• _Stored data entries_
──────────────────────────────

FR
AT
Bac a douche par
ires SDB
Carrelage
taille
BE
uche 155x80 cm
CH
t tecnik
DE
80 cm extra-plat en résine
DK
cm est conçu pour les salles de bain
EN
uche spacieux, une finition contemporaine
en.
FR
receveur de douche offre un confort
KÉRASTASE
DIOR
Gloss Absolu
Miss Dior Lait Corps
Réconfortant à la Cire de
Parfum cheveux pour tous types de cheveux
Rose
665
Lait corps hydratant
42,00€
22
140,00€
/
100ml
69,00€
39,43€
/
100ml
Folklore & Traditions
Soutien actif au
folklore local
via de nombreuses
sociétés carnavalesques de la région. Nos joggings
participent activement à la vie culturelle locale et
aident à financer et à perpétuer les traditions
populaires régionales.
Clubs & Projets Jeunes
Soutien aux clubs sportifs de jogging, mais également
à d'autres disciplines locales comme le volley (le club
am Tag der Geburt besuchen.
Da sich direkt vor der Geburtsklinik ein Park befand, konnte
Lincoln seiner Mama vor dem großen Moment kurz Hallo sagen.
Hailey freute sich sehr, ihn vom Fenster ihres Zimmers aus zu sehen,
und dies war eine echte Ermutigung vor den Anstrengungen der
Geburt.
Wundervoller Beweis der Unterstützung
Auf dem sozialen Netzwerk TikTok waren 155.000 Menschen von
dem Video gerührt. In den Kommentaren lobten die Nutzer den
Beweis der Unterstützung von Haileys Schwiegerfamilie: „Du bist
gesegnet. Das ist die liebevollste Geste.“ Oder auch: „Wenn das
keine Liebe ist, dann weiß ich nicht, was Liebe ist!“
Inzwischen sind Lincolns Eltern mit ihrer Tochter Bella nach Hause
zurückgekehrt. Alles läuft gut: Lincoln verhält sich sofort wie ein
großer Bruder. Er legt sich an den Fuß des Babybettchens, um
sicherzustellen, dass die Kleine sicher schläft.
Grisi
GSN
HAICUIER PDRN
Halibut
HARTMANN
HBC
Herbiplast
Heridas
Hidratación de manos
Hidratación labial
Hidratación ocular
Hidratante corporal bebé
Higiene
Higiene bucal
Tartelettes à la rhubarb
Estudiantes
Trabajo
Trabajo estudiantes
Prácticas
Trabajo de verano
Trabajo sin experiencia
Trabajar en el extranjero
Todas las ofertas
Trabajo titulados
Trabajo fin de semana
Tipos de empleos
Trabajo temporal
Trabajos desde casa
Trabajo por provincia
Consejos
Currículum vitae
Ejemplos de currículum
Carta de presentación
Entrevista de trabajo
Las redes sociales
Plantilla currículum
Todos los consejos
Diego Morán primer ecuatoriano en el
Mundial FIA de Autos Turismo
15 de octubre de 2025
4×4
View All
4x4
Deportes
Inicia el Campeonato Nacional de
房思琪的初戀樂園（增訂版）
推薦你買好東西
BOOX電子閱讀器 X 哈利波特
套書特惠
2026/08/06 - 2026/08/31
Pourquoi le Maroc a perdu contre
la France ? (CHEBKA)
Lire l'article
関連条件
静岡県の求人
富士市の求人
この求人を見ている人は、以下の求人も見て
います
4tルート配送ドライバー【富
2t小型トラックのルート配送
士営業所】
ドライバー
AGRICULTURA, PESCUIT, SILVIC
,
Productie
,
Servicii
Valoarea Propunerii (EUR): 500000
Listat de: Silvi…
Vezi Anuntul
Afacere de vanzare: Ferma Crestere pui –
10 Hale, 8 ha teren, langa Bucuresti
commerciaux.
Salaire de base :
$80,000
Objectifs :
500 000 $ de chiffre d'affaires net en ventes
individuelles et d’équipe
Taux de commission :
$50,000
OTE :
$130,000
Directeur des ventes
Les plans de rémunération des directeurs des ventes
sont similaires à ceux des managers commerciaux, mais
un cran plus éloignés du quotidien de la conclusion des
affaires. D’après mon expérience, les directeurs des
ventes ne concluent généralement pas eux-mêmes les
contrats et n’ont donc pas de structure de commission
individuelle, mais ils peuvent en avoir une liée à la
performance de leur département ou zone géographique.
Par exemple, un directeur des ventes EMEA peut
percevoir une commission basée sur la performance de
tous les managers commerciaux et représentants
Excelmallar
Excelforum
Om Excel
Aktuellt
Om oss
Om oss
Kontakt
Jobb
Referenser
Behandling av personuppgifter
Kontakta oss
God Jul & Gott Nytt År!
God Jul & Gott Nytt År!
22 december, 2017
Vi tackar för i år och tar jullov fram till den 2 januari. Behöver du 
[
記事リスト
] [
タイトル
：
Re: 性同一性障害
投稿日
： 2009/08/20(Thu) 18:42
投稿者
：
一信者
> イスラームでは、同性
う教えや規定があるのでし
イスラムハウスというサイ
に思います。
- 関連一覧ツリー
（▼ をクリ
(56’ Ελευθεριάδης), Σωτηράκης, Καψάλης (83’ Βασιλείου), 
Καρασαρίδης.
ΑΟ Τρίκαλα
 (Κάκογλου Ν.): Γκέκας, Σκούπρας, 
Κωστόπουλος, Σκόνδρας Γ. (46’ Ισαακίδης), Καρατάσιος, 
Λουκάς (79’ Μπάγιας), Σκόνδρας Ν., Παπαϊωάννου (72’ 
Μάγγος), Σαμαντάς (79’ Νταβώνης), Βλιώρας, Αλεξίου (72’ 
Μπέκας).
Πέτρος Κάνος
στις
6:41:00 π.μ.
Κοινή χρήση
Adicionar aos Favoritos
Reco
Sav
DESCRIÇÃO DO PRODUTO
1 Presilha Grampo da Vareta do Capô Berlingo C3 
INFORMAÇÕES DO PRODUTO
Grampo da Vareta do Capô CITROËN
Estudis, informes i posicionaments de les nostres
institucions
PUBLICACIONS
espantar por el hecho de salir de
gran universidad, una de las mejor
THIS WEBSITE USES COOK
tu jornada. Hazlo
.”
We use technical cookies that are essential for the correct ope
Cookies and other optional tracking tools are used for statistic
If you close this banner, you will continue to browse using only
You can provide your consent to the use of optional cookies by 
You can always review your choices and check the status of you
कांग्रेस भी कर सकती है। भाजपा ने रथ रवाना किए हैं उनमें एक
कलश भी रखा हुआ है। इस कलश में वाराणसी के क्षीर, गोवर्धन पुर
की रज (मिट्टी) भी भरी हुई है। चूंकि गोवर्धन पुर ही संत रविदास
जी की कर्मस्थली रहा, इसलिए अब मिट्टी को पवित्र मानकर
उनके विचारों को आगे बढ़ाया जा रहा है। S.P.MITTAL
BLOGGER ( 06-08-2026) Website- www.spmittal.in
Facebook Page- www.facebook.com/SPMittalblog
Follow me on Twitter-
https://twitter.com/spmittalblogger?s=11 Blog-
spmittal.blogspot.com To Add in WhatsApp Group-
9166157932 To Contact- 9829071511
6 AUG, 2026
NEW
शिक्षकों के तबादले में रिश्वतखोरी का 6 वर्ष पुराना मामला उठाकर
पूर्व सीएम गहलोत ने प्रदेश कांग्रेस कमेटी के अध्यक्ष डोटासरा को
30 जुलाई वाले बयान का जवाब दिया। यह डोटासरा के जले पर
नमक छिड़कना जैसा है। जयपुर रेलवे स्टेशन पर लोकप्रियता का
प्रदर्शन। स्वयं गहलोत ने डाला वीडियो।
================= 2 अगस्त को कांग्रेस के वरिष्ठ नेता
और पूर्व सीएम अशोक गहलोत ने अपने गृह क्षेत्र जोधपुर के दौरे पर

──────────────────────────────

• _WHAT THE TASK ASKS_
Whatever appears in the data above is to be set down exactly.

• _EXERCISE ANSWER_
FR
AT
Bac a douche par
ires SDB
Carrelage
taille
BE
uche 155x80 cm
CH
t tecnik
DE
80 cm extra-plat en résine
DK
cm est conçu pour les salles de bain
EN
uche spacieux, une finition contemporaine
en.
FR
receveur de douche offre un confort
KÉRASTASE
DIOR
Gloss Absolu
Miss Dior Lait Corps
Réconfortant à la Cire de
Parfum cheveux pour tous types de cheveux
Rose
665
Lait corps hydratant
42,00€
22
140,00€
/
100ml
69,00€
39,43€
/
100ml
Folklore & Traditions
Soutien actif au
folklore local
via de nombreuses
sociétés carnavalesques de la région. Nos joggings
participent activement à la vie culturelle locale et
aident à financer et à perpétuer les traditions
populaires régionales.
Clubs & Projets Jeunes
Soutien aux clubs sportifs de jogging, mais également
à d'autres disciplines locales comme le volley (le club
am Tag der Geburt besuchen.
Da sich direkt vor der Geburtsklinik ein Park befand, konnte
Lincoln seiner Mama vor dem großen Moment kurz Hallo sagen.
Hailey freute sich sehr, ihn vom Fenster ihres Zimmers aus zu sehen,
und dies war eine echte Ermutigung vor den Anstrengungen der
Geburt.
Wundervoller Beweis der Unterstützung
Auf dem sozialen Netzwerk TikTok waren 155.000 Menschen von
dem Video gerührt. In den Kommentaren lobten die Nutzer den
Beweis der Unterstützung von Haileys Schwiegerfamilie: „Du bist
gesegnet. Das ist die liebevollste Geste.“ Oder auch: „Wenn das
keine Liebe ist, dann weiß ich nicht, was Liebe ist!“
Inzwischen sind Lincolns Eltern mit ihrer Tochter Bella nach Hause
zurückgekehrt. Alles läuft gut: Lincoln verhält sich sofort wie ein
großer Bruder. Er legt sich an den Fuß des Babybettchens, um
sicherzustellen, dass die Kleine sicher schläft.
Grisi
GSN
HAICUIER PDRN
Halibut
HARTMANN
HBC
Herbiplast
Heridas
Hidratación de manos
Hidratación labial
Hidratación ocular
Hidratante corporal bebé
Higiene
Higiene bucal
Tartelettes à la rhubarb
Estudiantes
Trabajo
Trabajo estudiantes
Prácticas
Trabajo de verano
Trabajo sin experiencia
Trabajar en el extranjero
Todas las ofertas
Trabajo titulados
Trabajo fin de semana
Tipos de empleos
Trabajo temporal
Trabajos desde casa
Trabajo por provincia
Consejos
Currículum vitae
Ejemplos de currículum
Carta de presentación
Entrevista de trabajo
Las redes sociales
Plantilla currículum
Todos los consejos
Diego Morán primer ecuatoriano en el
Mundial FIA de Autos Turismo
15 de octubre de 2025
4×4
View All
4x4
Deportes
Inicia el Campeonato Nacional de
房思琪的初戀樂園（增訂版）
推薦你買好東西
BOOX電子閱讀器 X 哈利波特
套書特惠
2026/08/06 - 2026/08/31
Pourquoi le Maroc a perdu contre
la France ? (CHEBKA)
Lire l'article
関連条件
静岡県の求人
富士市の求人
この求人を見ている人は、以下の求人も見て
います
4tルート配送ドライバー【富
2t小型トラックのルート配送
士営業所】
ドライバー
AGRICULTURA, PESCUIT, SILVIC
,
Productie
,
Servicii
Valoarea Propunerii (EUR): 500000
Listat de: Silvi…
Vezi Anuntul
Afacere de vanzare: Ferma Crestere pui –
10 Hale, 8 ha teren, langa Bucuresti
commerciaux.
Salaire de base :
$80,000
Objectifs :
500 000 $ de chiffre d'affaires net en ventes
individuelles et d’équipe
Taux de commission :
$50,000
OTE :
$130,000
Directeur des ventes
Les plans de rémunération des directeurs des ventes
sont similaires à ceux des managers commerciaux, mais
un cran plus éloignés du quotidien de la conclusion des
affaires. D’après mon expérience, les directeurs des
ventes ne concluent généralement pas eux-mêmes les
contrats et n’ont donc pas de structure de commission
individuelle, mais ils peuvent en avoir une liée à la
performance de leur département ou zone géographique.
Par exemple, un directeur des ventes EMEA peut
percevoir une commission basée sur la performance de
tous les managers commerciaux et représentants
Excelmallar
Excelforum
Om Excel
Aktuellt
Om oss
Om oss
Kontakt
Jobb
Referenser
Behandling av personuppgifter
Kontakta oss
God Jul & Gott Nytt År!
God Jul & Gott Nytt År!
22 december, 2017
Vi tackar för i år och tar jullov fram till den 2 januari. Behöver du 
[
記事リスト
] [
タイトル
：
Re: 性同一性障害
投稿日
： 2009/08/20(Thu) 18:42
投稿者
：
一信者
> イスラームでは、同性
う教えや規定があるのでし
イスラムハウスというサイ
に思います。
- 関連一覧ツリー
（▼ をクリ
(56’ Ελευθεριάδης), Σωτηράκης, Καψάλης (83’ Βασιλείου), 
Καρασαρίδης.
ΑΟ Τρίκαλα
 (Κάκογλου Ν.): Γκέκας, Σκούπρας, 
Κωστόπουλος, Σκόνδρας Γ. (46’ Ισαακίδης), Καρατάσιος, 
Λουκάς (79’ Μπάγιας), Σκόνδρας Ν., Παπαϊωάννου (72’ 
Μάγγος), Σαμαντάς (79’ Νταβώνης), Βλιώρας, Αλεξίου (72’ 
Μπέκας).
Πέτρος Κάνος
στις
6:41:00 π.μ.
Κοινή χρήση
Adicionar aos Favoritos
Reco
Sav
DESCRIÇÃO DO PRODUTO
1 Presilha Grampo da Vareta do Capô Berlingo C3 
INFORMAÇÕES DO PRODUTO
Grampo da Vareta do Capô CITROËN
Estudis, informes i posicionaments de les nostres
institucions
PUBLICACIONS
espantar por el hecho de salir de
gran universidad, una de las mejor
THIS WEBSITE USES COOK
tu jornada. Hazlo
.”
We use technical cookies that are essential for the correct ope
Cookies and other optional tracking tools are used for statistic
If you close this banner, you will continue to browse using only
You can provide your consent to the use of optional cookies by 
You can always review your choices and check the status of you
कांग्रेस भी कर सकती है। भाजपा ने रथ रवाना किए हैं उनमें एक
कलश भी रखा हुआ है। इस कलश में वाराणसी के क्षीर, गोवर्धन पुर
की रज (मिट्टी) भी भरी हुई है। चूंकि गोवर्धन पुर ही संत रविदास
जी की कर्मस्थली रहा, इसलिए अब मिट्टी को पवित्र मानकर
उनके विचारों को आगे बढ़ाया जा रहा है। S.P.MITTAL
BLOGGER ( 06-08-2026) Website- www.spmittal.in
Facebook Page- www.facebook.com/SPMittalblog
Follow me on Twitter-
https://twitter.com/spmittalblogger?s=11 Blog-
spmittal.blogspot.com To Add in WhatsApp Group-
9166157932 To Contact- 9829071511
6 AUG, 2026
NEW
शिक्षकों के तबादले में रिश्वतखोरी का 6 वर्ष पुराना मामला उठाकर
पूर्व सीएम गहलोत ने प्रदेश कांग्रेस कमेटी के अध्यक्ष डोटासरा को
30 जुलाई वाले बयान का जवाब दिया। यह डोटासरा के जले पर
नमक छिड़कना जैसा है। जयपुर रेलवे स्टेशन पर लोकप्रियता का
प्रदर्शन। स्वयं गहलोत ने डाला वीडियो।
================= 2 अगस्त को कांग्रेस के वरिष्ठ नेता
और पूर्व सीएम अशोक गहलोत ने अपने गृह क्षेत्र जोधपुर के दौरे पर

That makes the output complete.